Post-60’s era was a time of “Je ne sais quoi”; what can you do; I now turn the attention to myself. You’re OK, I’ m Ok. Can’t sit in, teach in or dance to the tune of Hari Krishna forever. Student loan was coming due. Got to graduate, sign up for on-campus job interviews and raise a family. Carly Simon loved her refrain ” and that’s the way I have always heard it should be”… only to later put on belly fat (All in the family lazy chair) which Jane Fonda’s aerobic craze was glad to help.

But only after the malaise of Watergate and the M.I.A. mess from Vietnam were completely exorcised. McCain and band came home. Wait here, please – lines at the VA after skipping the Welcome-Home party as in the Deer Hunter.

Sutherland found himself in war-movies roles such as “The Eagle Has Landed” (Robert Duvall as a zealous German Colonel with an eye patch and a Churchill-kidnapping plan – Sutherland, a professor who infiltrated at a secluded English-coast town). His on-screen role varied from spy to surgeon ( Hawkeye Pierce), who was drafted to Korea.

Sutherland’s vulnerability ( a spy who left love letter behind) pierced through both screen and shades – not even a John Lennon’s 60’s orange-tint can hide – penetrating without self-justification (that he was of the upper class sensibility ) e.g. professor/spy (Devlin), surgeon (Hawkeye), Counsel to the President (Clark Gifford), Oil Tycoon (Fierce People).

There was nothing “ordinary” about him ( even in Redford’s directorial debut Ordinary People), dealing with family tragedy (his favorite other son was drowned in a boating accident). Self-recrimination was so severe that any ordinary thinking Dad would have to face up to it, to mob up. To his other son played by Timothy Hutton “ I will arrange for you to see someone “ that is after swim practice. A rational solution to an emotional problem.

In Fierce People, he befriended Diane Lane, his masseur, to thank her for saving his life. An oil tycoon with ill-gotten wealth, he lived out his last days in full display e.g. hot-air balloon Birthday Party. Meanwhile single mom and her coming-of-age son (played by the late Anton Yelchin), lived on-prem in close proximity hence bred intimacy e.g. the young man was in same-cut blazer at the party thus signaled to all he might someday be heir to the throne.

To dispel a downstair rumor, our dying tycoon – still as vulnerable as Hawkeye in M*A*S*H* ( when mistaken for a driver ) – dropped his pants ( you believe me now? ). By all indication, he visibly (not to the audience) wasn’t capable of sleeping with the boy’s Good-Samaritan mom even if he had wanted to.

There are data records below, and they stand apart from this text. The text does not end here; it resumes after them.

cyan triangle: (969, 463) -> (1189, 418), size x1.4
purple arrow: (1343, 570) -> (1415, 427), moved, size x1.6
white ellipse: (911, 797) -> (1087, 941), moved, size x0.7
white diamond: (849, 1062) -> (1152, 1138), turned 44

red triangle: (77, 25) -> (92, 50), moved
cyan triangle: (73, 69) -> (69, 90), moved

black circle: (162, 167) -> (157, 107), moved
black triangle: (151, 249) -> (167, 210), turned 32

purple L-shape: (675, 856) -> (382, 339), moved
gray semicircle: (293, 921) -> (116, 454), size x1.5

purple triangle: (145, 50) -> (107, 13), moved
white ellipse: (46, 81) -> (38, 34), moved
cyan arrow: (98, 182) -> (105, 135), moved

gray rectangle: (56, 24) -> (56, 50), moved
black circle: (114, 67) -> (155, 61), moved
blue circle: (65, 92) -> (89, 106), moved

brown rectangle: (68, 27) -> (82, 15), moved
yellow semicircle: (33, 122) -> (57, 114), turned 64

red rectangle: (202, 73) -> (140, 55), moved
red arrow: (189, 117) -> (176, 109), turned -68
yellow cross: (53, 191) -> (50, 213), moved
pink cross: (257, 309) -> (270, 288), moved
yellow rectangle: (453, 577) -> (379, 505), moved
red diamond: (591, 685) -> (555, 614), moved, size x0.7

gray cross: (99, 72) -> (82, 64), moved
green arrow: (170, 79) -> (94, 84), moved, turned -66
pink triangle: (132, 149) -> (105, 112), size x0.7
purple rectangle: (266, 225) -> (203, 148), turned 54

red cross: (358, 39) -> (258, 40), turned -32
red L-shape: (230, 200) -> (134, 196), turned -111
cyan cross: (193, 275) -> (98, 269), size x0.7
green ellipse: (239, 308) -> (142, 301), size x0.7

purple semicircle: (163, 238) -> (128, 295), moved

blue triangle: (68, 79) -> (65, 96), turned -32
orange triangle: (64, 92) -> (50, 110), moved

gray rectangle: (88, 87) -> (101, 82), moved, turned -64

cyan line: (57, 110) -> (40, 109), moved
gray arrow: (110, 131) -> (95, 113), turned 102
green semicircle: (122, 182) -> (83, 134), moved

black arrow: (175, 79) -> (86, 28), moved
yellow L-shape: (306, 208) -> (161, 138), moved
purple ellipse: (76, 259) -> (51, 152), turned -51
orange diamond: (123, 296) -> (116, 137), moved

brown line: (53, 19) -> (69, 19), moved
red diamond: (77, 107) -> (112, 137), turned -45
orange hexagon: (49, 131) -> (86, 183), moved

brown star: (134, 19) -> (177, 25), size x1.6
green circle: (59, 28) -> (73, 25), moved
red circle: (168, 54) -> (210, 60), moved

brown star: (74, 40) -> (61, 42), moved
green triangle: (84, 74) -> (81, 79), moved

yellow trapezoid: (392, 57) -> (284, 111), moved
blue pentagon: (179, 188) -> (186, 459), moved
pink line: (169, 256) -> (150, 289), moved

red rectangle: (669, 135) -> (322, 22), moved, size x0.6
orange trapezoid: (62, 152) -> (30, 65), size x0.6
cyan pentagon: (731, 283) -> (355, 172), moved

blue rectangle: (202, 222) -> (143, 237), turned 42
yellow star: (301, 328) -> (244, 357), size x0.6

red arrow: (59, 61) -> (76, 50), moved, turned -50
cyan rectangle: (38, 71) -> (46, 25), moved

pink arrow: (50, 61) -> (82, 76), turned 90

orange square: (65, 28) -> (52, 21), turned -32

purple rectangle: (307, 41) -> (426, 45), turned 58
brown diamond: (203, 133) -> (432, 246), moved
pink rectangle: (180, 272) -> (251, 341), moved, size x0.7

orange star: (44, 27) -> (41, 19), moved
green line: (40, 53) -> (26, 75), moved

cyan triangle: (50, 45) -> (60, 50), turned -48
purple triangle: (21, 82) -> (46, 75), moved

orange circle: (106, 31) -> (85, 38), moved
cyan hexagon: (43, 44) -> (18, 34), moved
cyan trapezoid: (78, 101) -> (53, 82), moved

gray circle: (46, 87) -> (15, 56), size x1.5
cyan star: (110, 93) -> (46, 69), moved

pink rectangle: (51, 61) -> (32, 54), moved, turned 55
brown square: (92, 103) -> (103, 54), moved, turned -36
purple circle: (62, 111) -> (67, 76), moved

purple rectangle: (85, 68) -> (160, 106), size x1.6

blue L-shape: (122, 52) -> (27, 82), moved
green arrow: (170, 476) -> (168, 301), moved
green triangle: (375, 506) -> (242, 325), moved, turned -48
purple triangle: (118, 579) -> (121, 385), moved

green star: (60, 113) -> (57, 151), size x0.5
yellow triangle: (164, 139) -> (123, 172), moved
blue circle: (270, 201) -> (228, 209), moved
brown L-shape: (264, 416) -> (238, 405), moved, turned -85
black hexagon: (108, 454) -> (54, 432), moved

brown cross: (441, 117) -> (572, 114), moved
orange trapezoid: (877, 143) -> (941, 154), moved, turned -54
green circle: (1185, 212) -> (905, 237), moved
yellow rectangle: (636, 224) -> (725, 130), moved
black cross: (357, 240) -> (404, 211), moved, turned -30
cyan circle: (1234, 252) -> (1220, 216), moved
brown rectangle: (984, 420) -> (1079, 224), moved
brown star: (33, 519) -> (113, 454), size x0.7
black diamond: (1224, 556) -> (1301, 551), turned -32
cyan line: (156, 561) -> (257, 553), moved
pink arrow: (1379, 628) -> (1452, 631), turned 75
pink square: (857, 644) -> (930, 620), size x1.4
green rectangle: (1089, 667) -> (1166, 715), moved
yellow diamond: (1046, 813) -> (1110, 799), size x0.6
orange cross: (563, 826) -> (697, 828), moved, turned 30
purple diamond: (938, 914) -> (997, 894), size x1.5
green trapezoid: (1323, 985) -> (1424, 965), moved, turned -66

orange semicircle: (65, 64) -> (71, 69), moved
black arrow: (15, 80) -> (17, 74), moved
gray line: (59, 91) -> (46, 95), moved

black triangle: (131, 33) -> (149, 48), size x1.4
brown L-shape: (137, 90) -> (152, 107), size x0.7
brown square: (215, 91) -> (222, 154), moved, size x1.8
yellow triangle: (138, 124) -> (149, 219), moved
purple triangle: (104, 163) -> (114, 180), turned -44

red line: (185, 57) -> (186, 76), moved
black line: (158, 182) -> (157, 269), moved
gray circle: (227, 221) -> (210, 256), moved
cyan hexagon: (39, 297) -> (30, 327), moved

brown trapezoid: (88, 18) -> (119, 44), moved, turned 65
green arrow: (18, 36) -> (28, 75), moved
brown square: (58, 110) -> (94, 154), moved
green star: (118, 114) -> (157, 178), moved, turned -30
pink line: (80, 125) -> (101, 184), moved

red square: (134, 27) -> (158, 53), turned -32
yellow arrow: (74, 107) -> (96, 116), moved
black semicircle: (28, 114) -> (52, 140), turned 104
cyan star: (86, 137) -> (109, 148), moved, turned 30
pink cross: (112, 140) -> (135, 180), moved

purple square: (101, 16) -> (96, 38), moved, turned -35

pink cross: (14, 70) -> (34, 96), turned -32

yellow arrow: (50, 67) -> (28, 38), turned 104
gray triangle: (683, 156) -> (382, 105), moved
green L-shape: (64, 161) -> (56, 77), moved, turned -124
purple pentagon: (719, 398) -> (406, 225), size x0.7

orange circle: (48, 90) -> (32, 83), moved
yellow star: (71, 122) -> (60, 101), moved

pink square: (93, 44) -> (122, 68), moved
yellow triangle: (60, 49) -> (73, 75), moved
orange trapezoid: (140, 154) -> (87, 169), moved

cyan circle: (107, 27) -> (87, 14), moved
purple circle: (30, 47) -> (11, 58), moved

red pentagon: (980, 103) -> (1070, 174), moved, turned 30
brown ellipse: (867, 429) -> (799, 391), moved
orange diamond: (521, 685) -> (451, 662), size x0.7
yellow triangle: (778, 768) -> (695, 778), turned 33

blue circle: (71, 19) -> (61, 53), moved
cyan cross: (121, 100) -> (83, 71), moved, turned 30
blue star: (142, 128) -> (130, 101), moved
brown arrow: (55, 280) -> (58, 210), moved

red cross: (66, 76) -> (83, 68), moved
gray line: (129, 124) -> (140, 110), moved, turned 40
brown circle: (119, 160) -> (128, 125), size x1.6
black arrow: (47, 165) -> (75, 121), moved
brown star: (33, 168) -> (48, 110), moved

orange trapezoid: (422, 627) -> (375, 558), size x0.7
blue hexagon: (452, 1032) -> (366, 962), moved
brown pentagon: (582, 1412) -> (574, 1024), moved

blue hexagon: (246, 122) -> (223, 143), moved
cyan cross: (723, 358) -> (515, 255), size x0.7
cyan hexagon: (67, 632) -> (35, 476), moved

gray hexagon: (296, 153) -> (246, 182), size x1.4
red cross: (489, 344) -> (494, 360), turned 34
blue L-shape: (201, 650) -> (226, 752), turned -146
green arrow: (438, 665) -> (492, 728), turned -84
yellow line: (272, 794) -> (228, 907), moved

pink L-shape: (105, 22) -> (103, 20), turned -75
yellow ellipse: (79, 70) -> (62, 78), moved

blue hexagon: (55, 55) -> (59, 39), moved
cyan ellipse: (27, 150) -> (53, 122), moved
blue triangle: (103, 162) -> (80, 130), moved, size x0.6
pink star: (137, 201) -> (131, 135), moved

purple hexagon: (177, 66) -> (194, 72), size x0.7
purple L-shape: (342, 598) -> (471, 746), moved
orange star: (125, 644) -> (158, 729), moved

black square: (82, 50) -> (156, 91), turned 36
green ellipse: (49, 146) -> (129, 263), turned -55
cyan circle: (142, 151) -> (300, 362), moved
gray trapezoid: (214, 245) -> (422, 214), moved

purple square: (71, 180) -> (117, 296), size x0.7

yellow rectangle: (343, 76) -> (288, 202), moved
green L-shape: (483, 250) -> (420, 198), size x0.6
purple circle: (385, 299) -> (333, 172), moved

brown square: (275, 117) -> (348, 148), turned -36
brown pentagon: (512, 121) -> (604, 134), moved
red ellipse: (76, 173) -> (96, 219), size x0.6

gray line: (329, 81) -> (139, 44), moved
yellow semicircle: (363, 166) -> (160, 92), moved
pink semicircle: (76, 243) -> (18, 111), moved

How can someone achieve that much? By studying and play-acting multiple lives, while emptying his own. Glibly and fluidly at ease in various roles – he came across relatable but not without a darker shadow i.e. to gamely play along where the acting leads e.g. holding up a chest X-ray to the sun as one would when viewing an eclipse through a pair of 3D glasses: Gould’s set-up : ” Oh, I will need an assistant “- at the operating table in Japan and as a golf buddy while in-country.

In the opening scene he just took off in an Army jeep (stolen) ” Yes Sir”. In the end, Robert Altman closed Hawkeye’s in-country tour with ” Did he just steal our Jeep?” ” No sir, that’s the one he came in with” ( false license plate screwed on during the entire war-weary stay).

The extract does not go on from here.